** Information shown follows **
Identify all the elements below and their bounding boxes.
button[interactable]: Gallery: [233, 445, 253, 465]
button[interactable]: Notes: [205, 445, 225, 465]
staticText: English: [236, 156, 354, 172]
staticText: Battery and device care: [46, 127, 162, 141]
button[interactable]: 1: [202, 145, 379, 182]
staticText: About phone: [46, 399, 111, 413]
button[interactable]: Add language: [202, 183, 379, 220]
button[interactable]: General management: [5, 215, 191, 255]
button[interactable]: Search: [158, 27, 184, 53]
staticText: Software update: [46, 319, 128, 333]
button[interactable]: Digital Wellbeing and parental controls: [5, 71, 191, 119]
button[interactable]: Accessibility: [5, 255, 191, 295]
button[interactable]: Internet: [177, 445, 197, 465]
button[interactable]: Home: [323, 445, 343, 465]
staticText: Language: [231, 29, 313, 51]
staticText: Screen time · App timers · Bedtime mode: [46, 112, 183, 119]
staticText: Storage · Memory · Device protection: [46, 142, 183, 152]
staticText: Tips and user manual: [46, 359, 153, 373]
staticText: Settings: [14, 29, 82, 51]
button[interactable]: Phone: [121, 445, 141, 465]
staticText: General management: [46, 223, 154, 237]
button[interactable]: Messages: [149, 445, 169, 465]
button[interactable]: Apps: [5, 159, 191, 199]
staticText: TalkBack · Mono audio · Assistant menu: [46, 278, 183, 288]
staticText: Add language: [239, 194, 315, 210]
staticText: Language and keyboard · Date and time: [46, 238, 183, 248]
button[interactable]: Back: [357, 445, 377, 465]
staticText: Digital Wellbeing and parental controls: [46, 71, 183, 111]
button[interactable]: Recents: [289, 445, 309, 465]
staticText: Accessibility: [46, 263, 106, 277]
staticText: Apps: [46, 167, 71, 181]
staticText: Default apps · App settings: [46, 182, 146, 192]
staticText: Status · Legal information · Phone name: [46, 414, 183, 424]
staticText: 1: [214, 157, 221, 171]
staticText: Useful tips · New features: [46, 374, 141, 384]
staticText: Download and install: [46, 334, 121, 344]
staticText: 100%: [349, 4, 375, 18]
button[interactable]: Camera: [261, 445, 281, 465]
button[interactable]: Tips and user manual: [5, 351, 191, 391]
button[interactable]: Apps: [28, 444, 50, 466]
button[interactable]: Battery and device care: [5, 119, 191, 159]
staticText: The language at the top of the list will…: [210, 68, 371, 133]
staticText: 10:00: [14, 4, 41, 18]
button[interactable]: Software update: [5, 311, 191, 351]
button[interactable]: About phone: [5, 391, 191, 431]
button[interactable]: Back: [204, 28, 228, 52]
** End of Information shown **
To do: Transcribe the data above completely and exactly.

Output for this exercise:
Identify all the elements below and their bounding boxes.
button[interactable]: Gallery: [233, 445, 253, 465]
button[interactable]: Notes: [205, 445, 225, 465]
staticText: English: [236, 156, 354, 172]
staticText: Battery and device care: [46, 127, 162, 141]
button[interactable]: 1: [202, 145, 379, 182]
staticText: About phone: [46, 399, 111, 413]
button[interactable]: Add language: [202, 183, 379, 220]
button[interactable]: General management: [5, 215, 191, 255]
button[interactable]: Search: [158, 27, 184, 53]
staticText: Software update: [46, 319, 128, 333]
button[interactable]: Digital Wellbeing and parental controls: [5, 71, 191, 119]
button[interactable]: Accessibility: [5, 255, 191, 295]
button[interactable]: Internet: [177, 445, 197, 465]
button[interactable]: Home: [323, 445, 343, 465]
staticText: Language: [231, 29, 313, 51]
staticText: Screen time · App timers · Bedtime mode: [46, 112, 183, 119]
staticText: Storage · Memory · Device protection: [46, 142, 183, 152]
staticText: Tips and user manual: [46, 359, 153, 373]
staticText: Settings: [14, 29, 82, 51]
button[interactable]: Phone: [121, 445, 141, 465]
staticText: General management: [46, 223, 154, 237]
button[interactable]: Messages: [149, 445, 169, 465]
button[interactable]: Apps: [5, 159, 191, 199]
staticText: TalkBack · Mono audio · Assistant menu: [46, 278, 183, 288]
staticText: Add language: [239, 194, 315, 210]
staticText: Language and keyboard · Date and time: [46, 238, 183, 248]
button[interactable]: Back: [357, 445, 377, 465]
staticText: Digital Wellbeing and parental controls: [46, 71, 183, 111]
button[interactable]: Recents: [289, 445, 309, 465]
staticText: Accessibility: [46, 263, 106, 277]
staticText: Apps: [46, 167, 71, 181]
staticText: Default apps · App settings: [46, 182, 146, 192]
staticText: Status · Legal information · Phone name: [46, 414, 183, 424]
staticText: 1: [214, 157, 221, 171]
staticText: Useful tips · New features: [46, 374, 141, 384]
staticText: Download and install: [46, 334, 121, 344]
staticText: 100%: [349, 4, 375, 18]
button[interactable]: Camera: [261, 445, 281, 465]
button[interactable]: Tips and user manual: [5, 351, 191, 391]
button[interactable]: Apps: [28, 444, 50, 466]
button[interactable]: Battery and device care: [5, 119, 191, 159]
staticText: The language at the top of the list will…: [210, 68, 371, 133]
staticText: 10:00: [14, 4, 41, 18]
button[interactable]: Software update: [5, 311, 191, 351]
button[interactable]: About phone: [5, 391, 191, 431]
button[interactable]: Back: [204, 28, 228, 52]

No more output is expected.